The FSA fighters, backed by Turkish tanks and warplanes, took Dabiq and neighboring Soran after clashes on Sunday morning, Ahmed Osman, the head of the Sultan Murad group, one of the FSA factions involved in the fighting, told Reuters. “The Daesh (Arabic acronym of the ISIL) myth of their great battle in Dabiq is finished.”
İbrahim Kalın, Turkish President Recep Tayyip Erdoğan’s spokesman, said in a statement on Sunday that Dabiq’s liberation was a “strategic and symbolic victory” against ISIL.
US Defense Secretary Ash Carter also welcomed the retaking of Dabiq, saying its liberation gives the campaign to deliver ISIL a lasting defeat new momentum in Syria. Underlining that it is both a military and symbolic blow to ISIL, he thanked Turkey for the role it played.
In August, Turkey launched the Euphrates Shield operation, bringing rebels backed by its own armor and air force into action against ISIL, aiming to clear the group from its border and stop Kurdish groups from gaining ground in that area.

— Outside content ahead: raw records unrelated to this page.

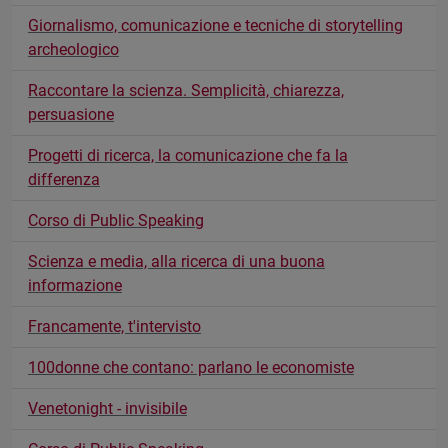
Giornalismo, comunicazione e tecniche di storytelling
archeologico
Raccontare la scienza. Semplicità, chiarezza,
persuasione
Progetti di ricerca, la comunicazione che fa la
differenza
Corso di Public Speaking
Scienza e media, alla ricerca di una buona
informazione
Francamente, t'intervisto
100donne che contano: parlano le economiste
Venetonight - invisibile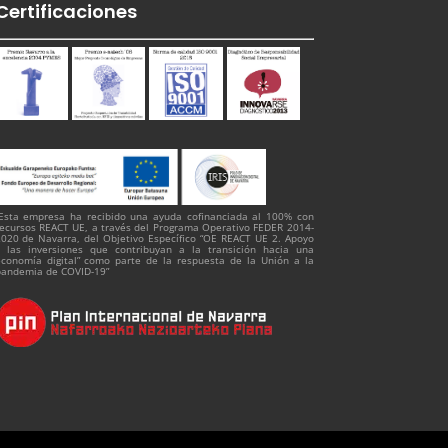
Certificaciones
Esta empresa ha recibido una ayuda cofinanciada al 100% con
ecursos REACT UE, a través del Programa Operativo FEDER 2014-
020 de Navarra, del Objetivo Específico “OE REACT UE 2. Apoyo
 las inversiones que contribuyan a la transición hacia una
conomía digital” como parte de la respuesta de la Unión a la
pandemia de COVID-19”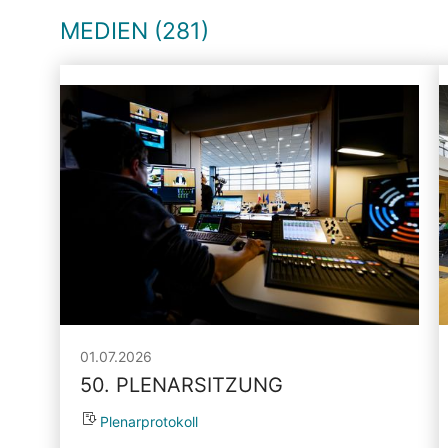
MEDIEN (281)
01.07.2026
50. PLENARSITZUNG
Plenarprotokoll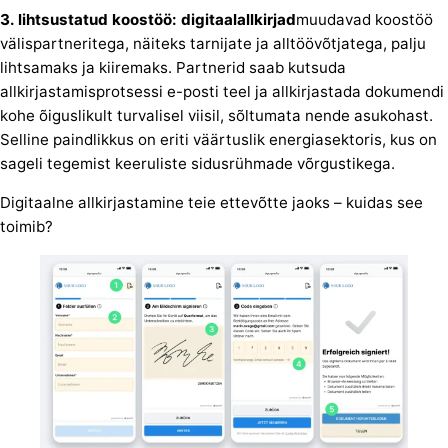
3. lihtsustatud koostöö: digitaalallkirjad
muudavad koostöö
välispartneritega, näiteks tarnijate ja alltöövõtjatega, palju
lihtsamaks ja kiiremaks. Partnerid saab kutsuda
allkirjastamisprotsessi e-posti teel ja allkirjastada dokumendi
kohe õiguslikult turvalisel viisil, sõltumata nende asukohast.
Selline paindlikkus on eriti väärtuslik energiasektoris, kus on
sageli tegemist keeruliste sidusrühmade võrgustikega.
Digitaalne allkirjastamine teie ettevõtte jaoks – kuidas see
toimib?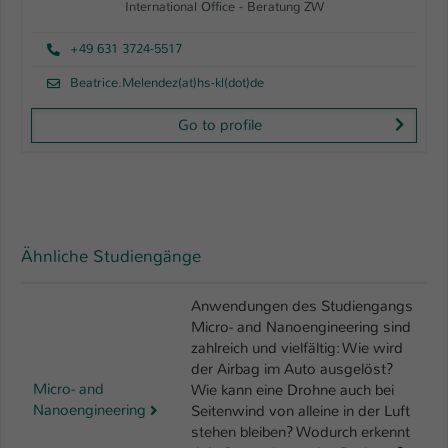
International Office - Beratung ZW
+49 631 3724-5517
Beatrice.Melendez(at)hs-kl(dot)de
Go to profile
Ähnliche Studiengänge
Anwendungen des Studiengangs
Micro- and Nanoengineering sind
zahlreich und vielfältig: Wie wird
der Airbag im Auto ausgelöst?
Micro- and
Wie kann eine Drohne auch bei
Nanoengineering
Seitenwind von alleine in der Luft
stehen bleiben? Wodurch erkennt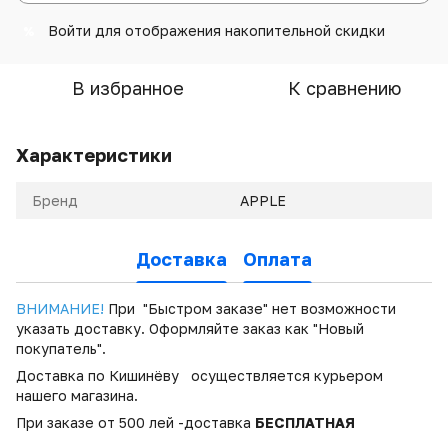
Войти
для отображения накопительной скидки
%
В избранное
К сравнению
Характеристики
Бренд
APPLE
Доставка
Оплата
ВНИМАНИЕ!
При "Быстром заказе" нет возможности
указать доставку. Оформляйте заказ как "Новый
покупатель".
Доставка по Кишинёву осуществляется курьером
нашего магазина.
При заказе от 500 лей -доставка
БЕСПЛАТНАЯ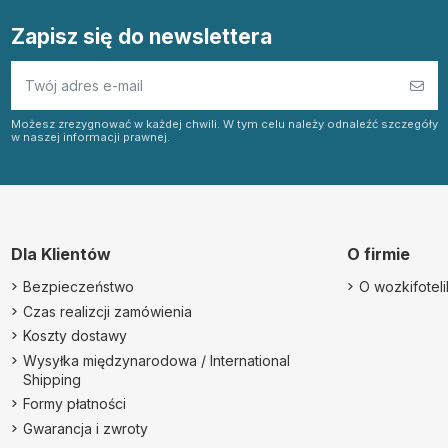
Zapisz się do newslettera
Możesz zrezygnować w każdej chwili. W tym celu należy odnaleźć szczegóły
w naszej informacji prawnej.
Dla Klientów
O firmie
Bezpieczeństwo
O wozkifotelik
Czas realizcji zamówienia
Koszty dostawy
Wysyłka międzynarodowa / International
Shipping
Formy płatności
Gwarancja i zwroty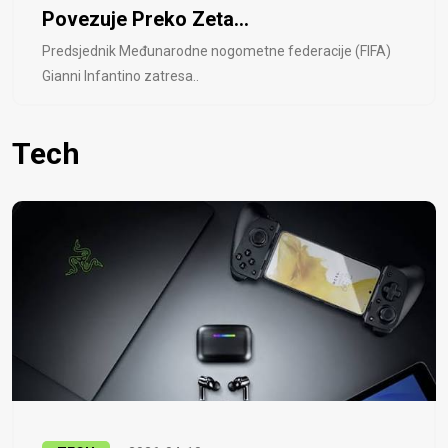
Povezuje Preko Zeta...
Predsjednik Međunarodne nogometne federacije (FIFA)
Gianni Infantino zatresa..
Tech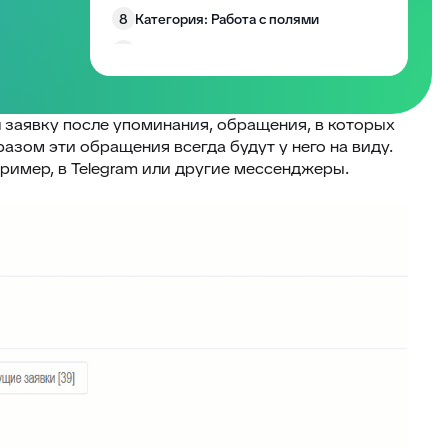
8
Категория: Работа с полями
9
Категория: Уведомления
10
Изменение размера блоков заявки
Запрос согласия на обработку
л заявку после упоминания, обращения, в которых
11
персональных данных
бразом эти обращения всегда будут у него на виду.
12
EddyPlay
имер, в Telegram или другие мессенджеры.
13
Опросы/Голосование
14
Подтверждение отправки ответа
15
Глобальное уведомление
16
Скрыть боковые панели заявки
Запретить создание заявки без
17
клиента
18
Комментарии по умолчанию
Превышение количества заявок в
19
фильтре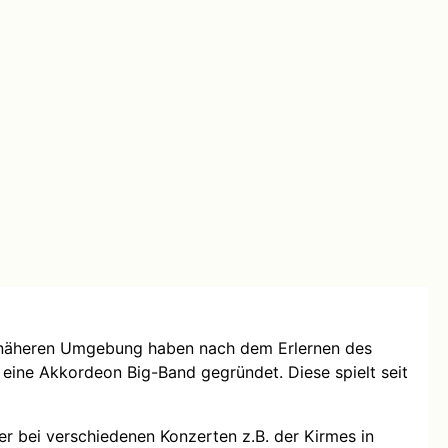
r näheren Umgebung haben nach dem Erlernen des
eine Akkordeon Big-Band gegründet. Diese spielt seit
er bei verschiedenen Konzerten z.B. der Kirmes in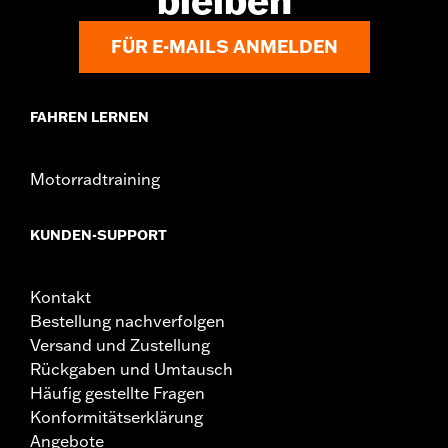
bleiben
Durchmesser:
1.6
In Einheiten erhältlich:
Paar
FÜR E-MAILS ANMELDEN
In der Box:
Rechter und linker Handgriff, Installationsanleitung
FAHREN LERNEN
Motorradtraining
KUNDEN-SUPPORT
Kontakt
Bestellung nachverfolgen
Versand und Zustellung
Rückgaben und Umtausch
Häufig gestellte Fragen
Konformitätserklärung
Angebote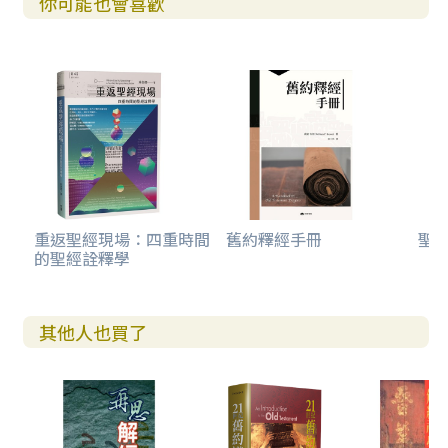
你可能也會喜歡
六、總結227
以社會學作為解經工具228
社會學進路的問題230
一、模式的誤用231
二、修正主義232
三、一般化的傾向232
四、資料的貧乏232
五、改變體系範疇的傾向233
六、簡化主義233
七、理論的混亂234
重返聖經現場：四重時間
舊約釋經手冊
聖
八、決定主義235
的聖經詮釋學
評估與方法論 235
第二部 文體分析 239
第6章 舊約律法 245
其他人也買了
舊約中「妥拉」的用法 246
法典與集成 248
潔淨和不潔淨253
祭禮系統 257
舊約和新約聖徒 263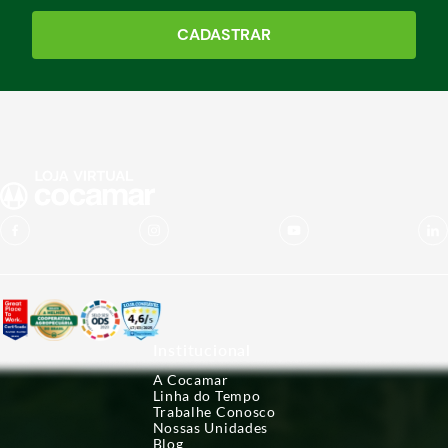
CADASTRAR
Institucional
A Cocamar
Linha do Tempo
Trabalhe Conosco
Nossas Unidades
Blog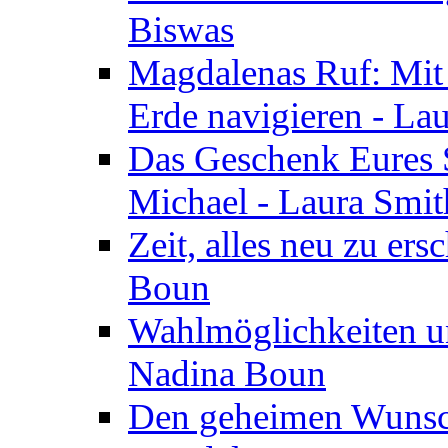
Biswas
Magdalenas Ruf: Mit
Erde navigieren - La
Das Geschenk Eures S
Michael - Laura Smi
Zeit, alles neu zu ers
Boun
Wahlmöglichkeiten un
Nadina Boun
Den geheimen Wunsch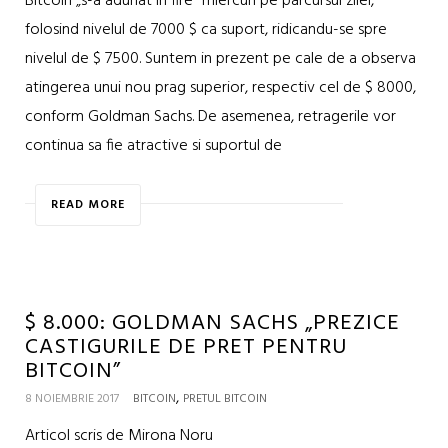
Bitcoin „s-a adunat in fire” miercuri pe parcursul zilei,
folosind nivelul de 7000 $ ca suport, ridicandu-se spre
nivelul de $ 7500. Suntem in prezent pe cale de a observa
atingerea unui nou prag superior, respectiv cel de $ 8000,
conform Goldman Sachs. De asemenea, retragerile vor
continua sa fie atractive si suportul de
READ MORE
$ 8.000: GOLDMAN SACHS „PREZICE
CASTIGURILE DE PRET PENTRU
BITCOIN”
,
8 NOIEMBRIE 2017
BITCOIN
PRETUL BITCOIN
Articol scris de Mirona Noru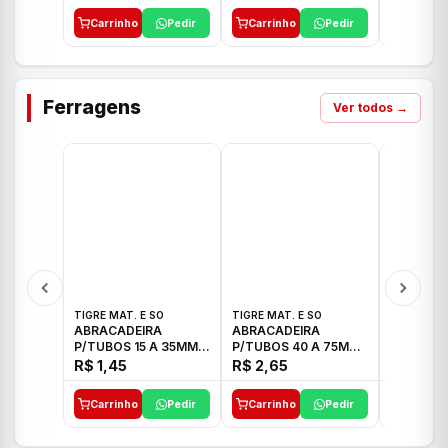
Carrinho
Pedir
Carrinho
Pedir
Carrinh
Ferragens
Ver todos →
TIGRE MAT. E SO
TIGRE MAT. E SO
TIGRE MAT
ABRACADEIRA
ABRACADEIRA
ABRACAD
P/TUBOS 15 A 35MM
P/TUBOS 40 A 75MM
P/TUBOS 
TIGRE
TIGRE
TIGRE
R$ 1,45
R$ 2,65
R$ 6,05
Carrinho
Pedir
Carrinho
Pedir
Carrinh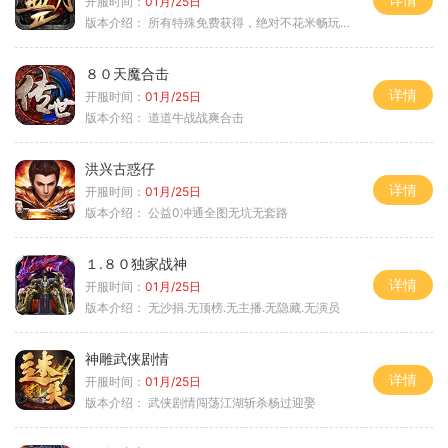
开服时间：
01月/25日
版本介绍：
所有特殊免费获得，绝对不花米畅玩所有地图
８０天魔合击
详情
开服时间：
01月/25日
版本介绍：
道道牛战战爽合击
洪兴古惑仔
详情
开服时间：
01月/25日
版本介绍：
公益0冲通全图无坑无套路
１.８０独家战神
详情
开服时间：
01月/25日
版本介绍：
无沙捐.无顶榜.无主播.无隐藏.无演员
神雕武侠剧情
详情
开服时间：
01月/25日
版本介绍：
武侠剧情闯荡江湖斩杀杨过迎娶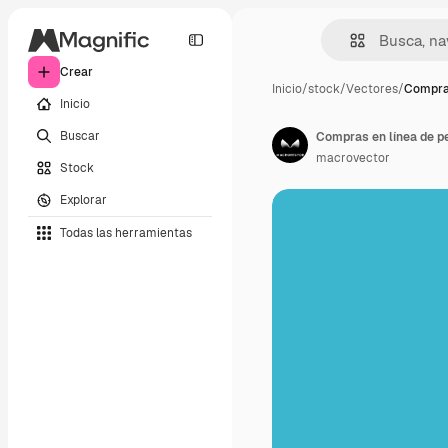
Crear
Inicio
/
stock
/
Vectores
/
Compras
Inicio
Buscar
Compras en línea de p
macrovector
Stock
Explorar
Todas las herramientas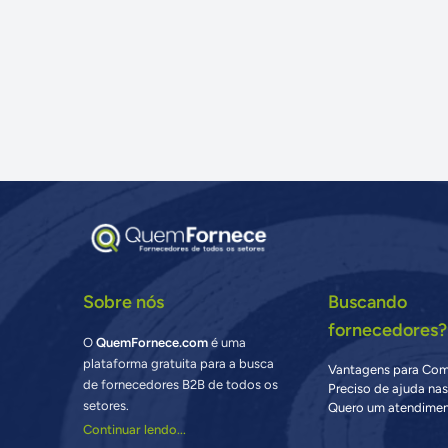
Sobre nós
Buscando
fornecedores?
O
QuemFornece.com
é uma
plataforma gratuita para a busca
Vantagens para Co
de fornecedores B2B de todos os
Preciso de ajuda na
setores.
Quero um atendimen
Continuar lendo...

“Euphrates Shield will continue until we are convinced that the border is completely secure, terrorist attacks against Turkish citizens out of the question and the people of Syria feel safe,” Kalın, said.
According to an Islamic prophecy, Dabiq is identified as the site of a battle between Muslims and infidels that will presage doomsday, a message ISIL used extensively in its propaganda, going so far as to name its main publication after the village.